What would people be most surprised to learn you worked on, in terms of Star Trek?
Sternbach: I don’t think there’s a lot that would have surprised people, though there are probably some props and ships and set components that needed designing that simply became natural parts of the different episodes and films, and they don’t stand out like some of the major ones. I designed a lot of tote bags for Deep Space Nine, and various bottles and storage cases and little fiddly sensors and such.

Visitors to the sets of the various shows and films loved the Okudagrams, those little tags that were not fully visible on screen, but up close contained funny little sayings or observations. Did you write any of those? If so, which ones were you personally most amused to have come up with?
Sternbach: I contributed my share of normal technical controls and readouts, as well as a few well-placed in-jokes about various anime shows and science fiction movies. Undoubtedly, people will finally be able to catch high-definition glimpses of references to classics like Tonari no Totoro, Urusei Yatsura, Gall Force, and Macross. An entire robot probe launched from the Enterprise-D was modeled after the little helper-bot Nanmo from The Dirty Pair. It was a great way to have a little unobtrusive fun with the franchise, and give a tip o’ the hat to fans in other parts of the entertainment biz. As astronaut Wally Schirra said, “Levity is appropriate in a dangerous trade.”

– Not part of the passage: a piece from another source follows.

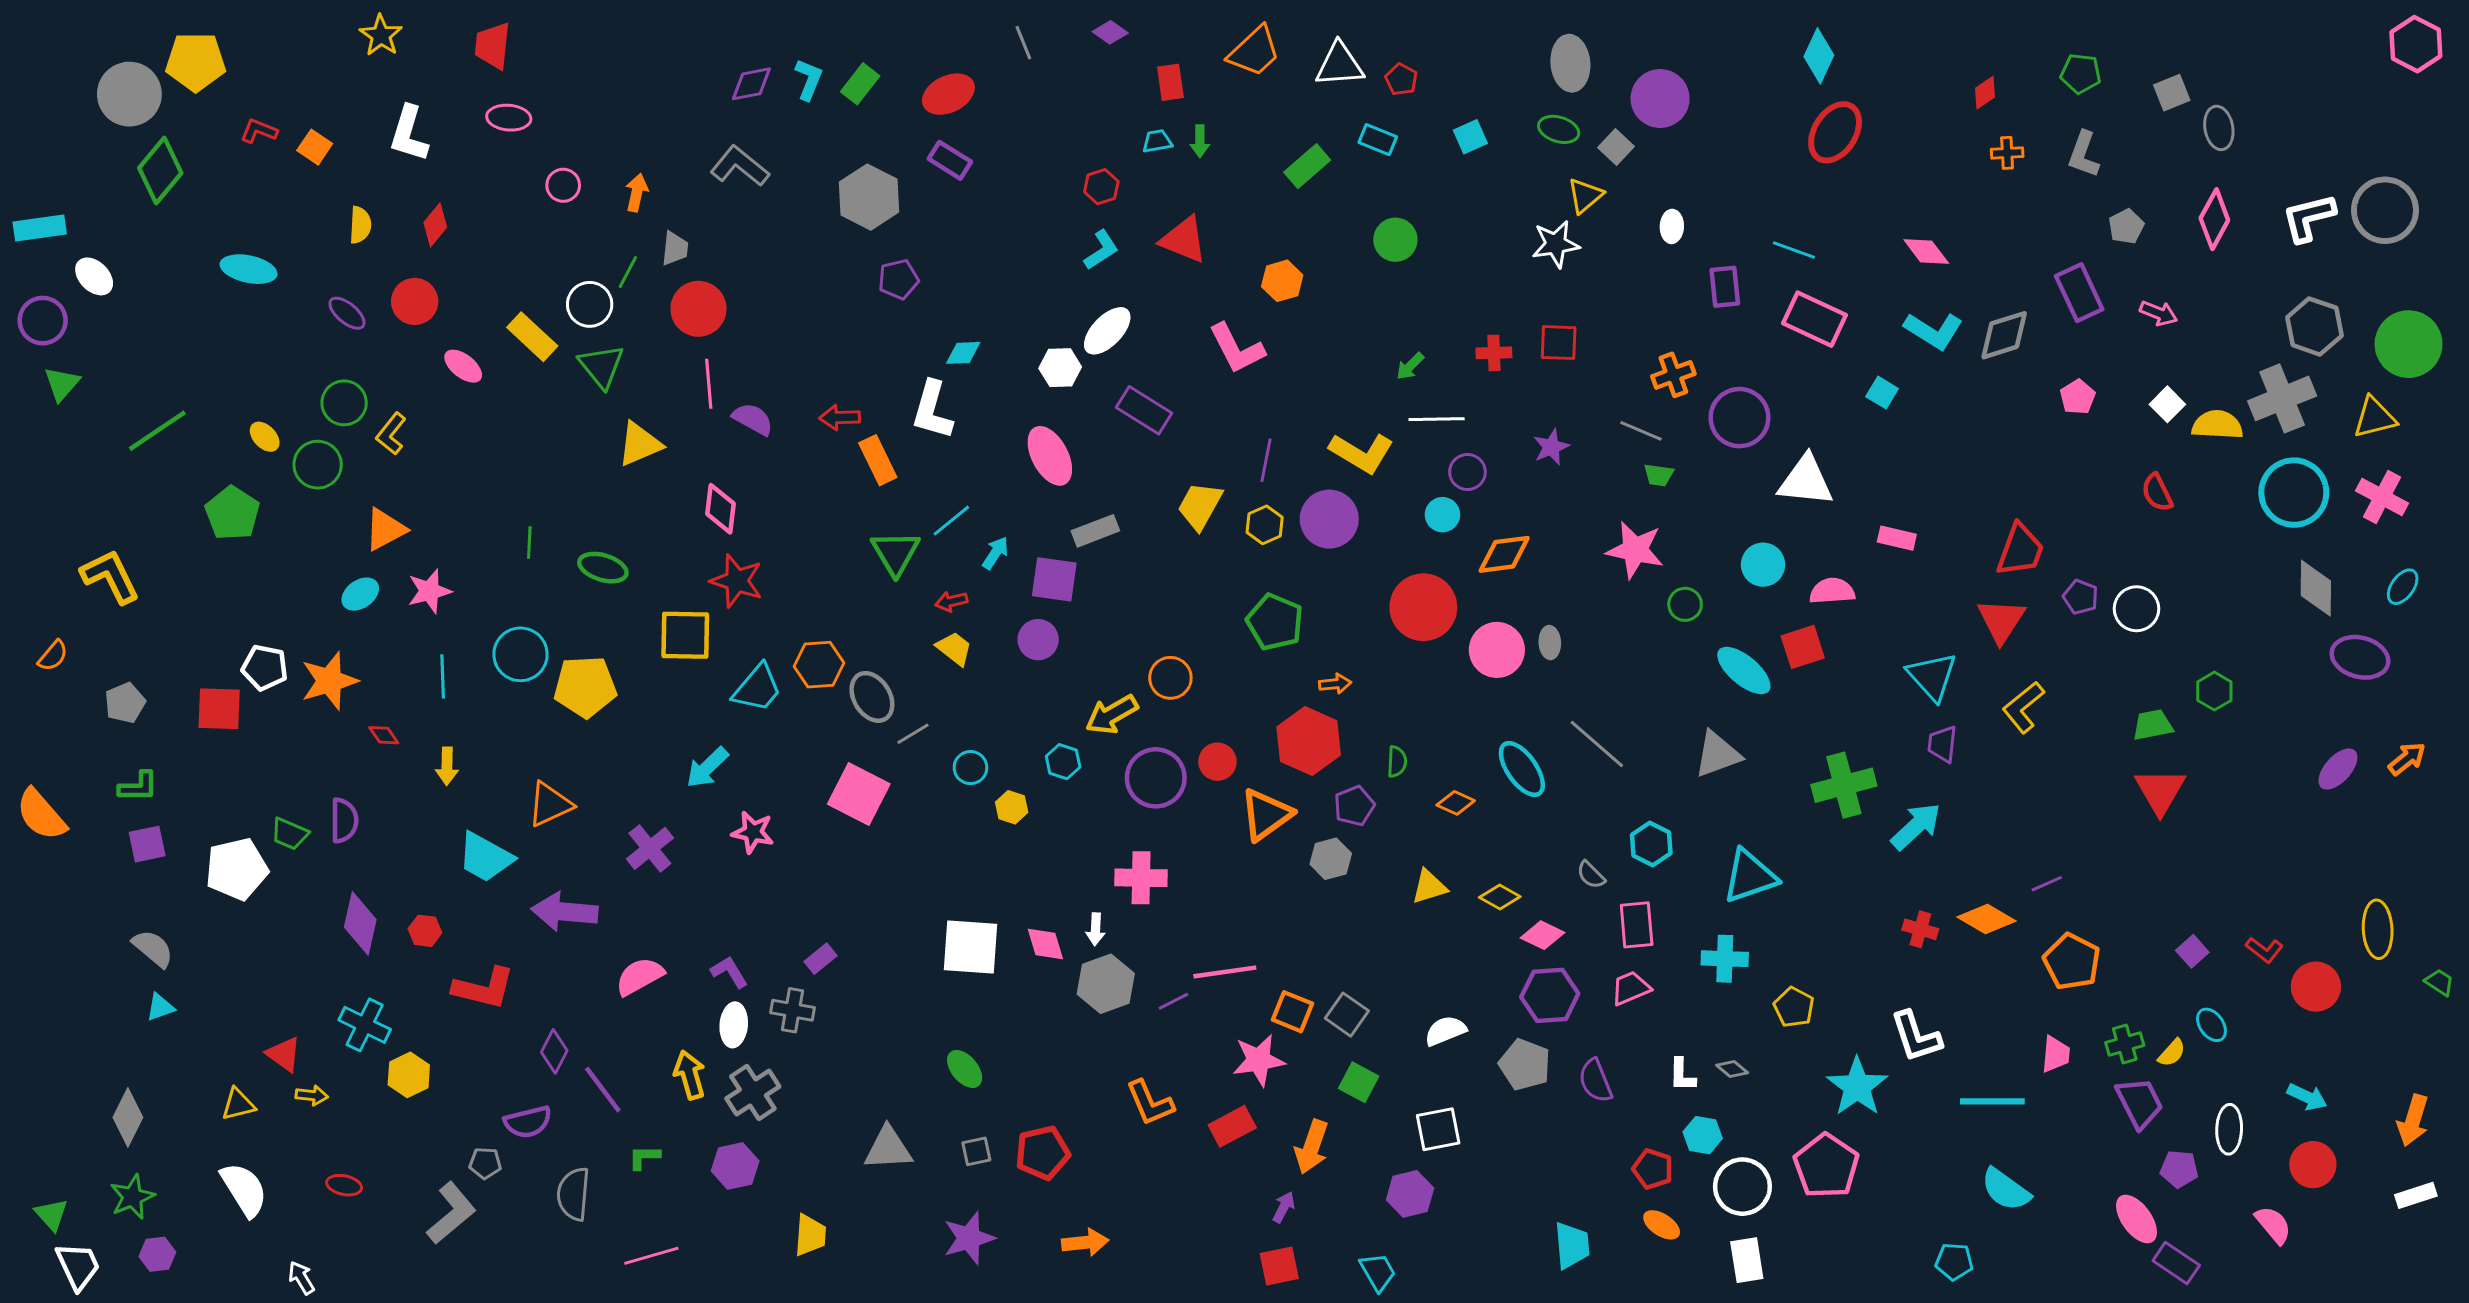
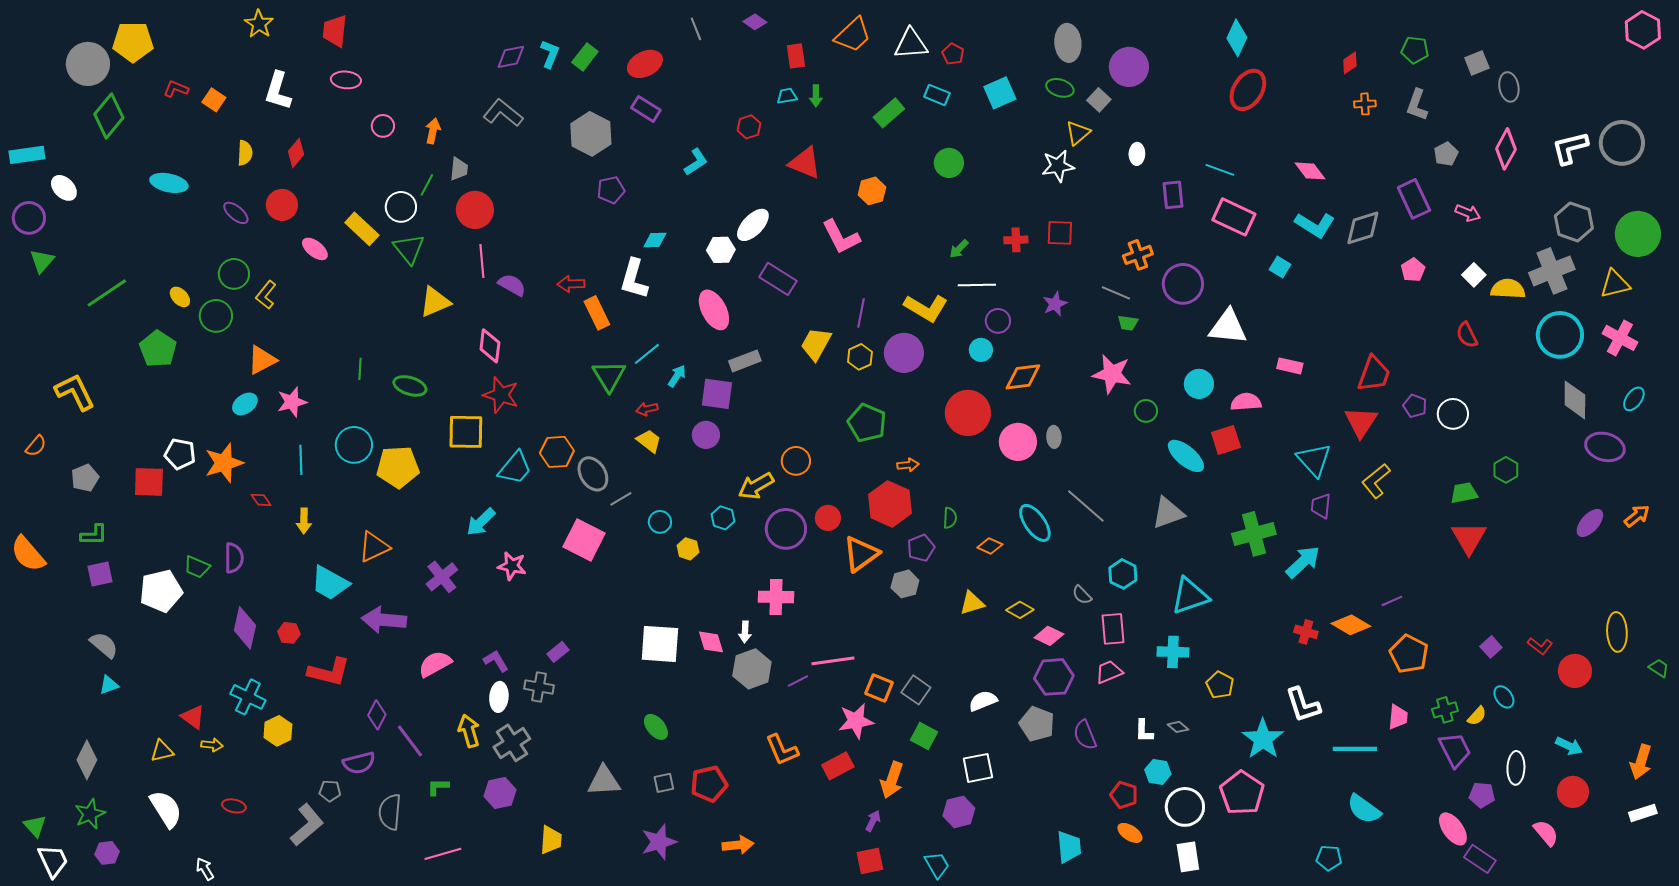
cyan square: (1470, 137) -> (1000, 93), size x1.4
cyan L-shape: (1101, 250) -> (696, 162), moved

People talk about canon all the time. You were there. You were one of the keepers of canon when it came to the technology and gadgets seen in the movies and on the shows. How hard did the writers try to adhere to canon? When/why were rules bent?
Sternbach: Well, yeah, I “kept canon” only in the sense of creating equipment that should work in certain ways or advising the writers on science and technology matters that made sense, whether present day or in the 24th century. We were pretty sure that the future science concepts in particular and numerical values would pass at least cursory inspection. Mike Okuda and I offered the writers our tech notes, and I suspect they did their best to keep all of that plus the drama straight in their heads, but we know that’s impossible. Errors creep into dialogue or character action, and then we move on. Visual effects violated a few rules, like with phasers shooting from the wrong places on the Enterprise-D, but you can probably chalk that up to miscommunication or guesswork during a tight schedule. I don’t think I was ever a slave to canon, though I did try to keep mistakes from happening during production. These days, I might offer the odd rationalization here and there to the fan forums for some perceived conflict, but I really try to tell them that Star Trek is what’s in your head and not just what’s up on the screen. Mentally play in the sandbox all you like; that’s how cool ideas are formed. I do it all the time.

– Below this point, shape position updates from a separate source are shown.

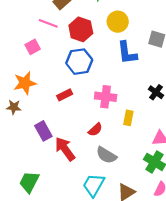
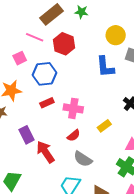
yellow circle: (118, 22) -> (116, 35), moved
blue hexagon: (79, 62) -> (44, 74), moved
pink cross: (106, 97) -> (73, 108), moved
yellow rectangle: (128, 118) -> (104, 126), turned 40

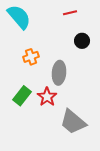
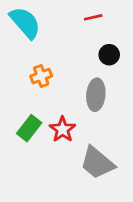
gray ellipse: (59, 73) -> (96, 95), moved

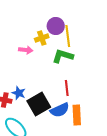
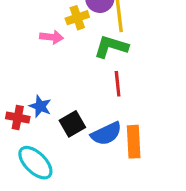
red line: (67, 88) -> (118, 84), moved
black square: (39, 104) -> (72, 124), size x0.7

How do you feel about the fact that so many of the props and ships, etc., you helped create/design for the assorted Trek shows and films are now selling for small fortunes in auctions?
Sternbach: I’m a little disappointed that much of the Star Trek universe has not ended up in the care of a major museum dedicated to film or even the subset of science fiction. However, I’m happy to see that major ships and props and set pieces have gone to good homes, as it were, to serious collectors who will protect them and maintain them. The auction bids have sometimes been astronomical, but I think that’s a secondary consideration.

These days, do people talk to you more about the shows and your work on them or about the books/tech manuals you co-wrote?
Sternbach: I think it’s about fifty-fifty. They’re two tightly linked parts of the overall creation of the franchise fiction, and they’re pretty similar, just different applications of the material. The original ideas, the invention and the detailing and the documenting are the truly interesting things to me.

At the end of the day, what would you like to think was your contribution to Star Trek as we know and love it?

Sternbach: I’d like to think that I gave the audiences some interesting, fun, plausible designs to think about, whether it be in the ships or prop hardware. I also hope that the tech manuals and notes to the writers made sense to people. Star Trek and real space exploration have practically grown up together over the last forty years, and there has been so much incredible science and technology that just begged to be worked in. I won’t take the blame for the perceived use of “technobabble” in Star Trek, but I will say that it’s only babble if it doesn’t make sense. What we wrote down made sense.

Aside from Star Trek, what were some of the shows and/or films you most enjoyed working on. We happen to be huge fans of The Last Starfighter.
Sternbach: The Last Starfighter was a ton of fun, working for the better part of a year with Ron Cobb. I learned a lot about creating art for 3-D digitizing, got to diagram a lot of spaceship moves for the CG animators, and painted a number of cylindrical projection maps for the planets. Prior to that, I think the most satisfying experience was working on the PBS mini-series COSMOS with Dr. Carl Sagan, almost a dozen of my astronomical art colleagues, and a number of visual effects facilities in Southern California. We created the universe in two and a half years, which is not a bad trick.

What are you working on these days?

Sternbach: I’ve recently finished up a year of work on a Star Trek project jointly produced by K. K. DeAgostini Japan and Midsummer Books U.K., which would have seen the creation of a large, very detailed, 28-inch-long model of the Enterprise-D, built over time with subscribers receiving a few hull parts and internal decks every week or so. Each issue of the subscription would have included blueprints and color pages related to missions, episodes, and technical briefings. The model project was cancelled, unfortunately, but some of the printed material - much of it brand new - may eventually see publication. I’m also creating the occasional digital astronomical landscape, and experiencing the familiar hurry-up-and-wait word on some future film and television projects.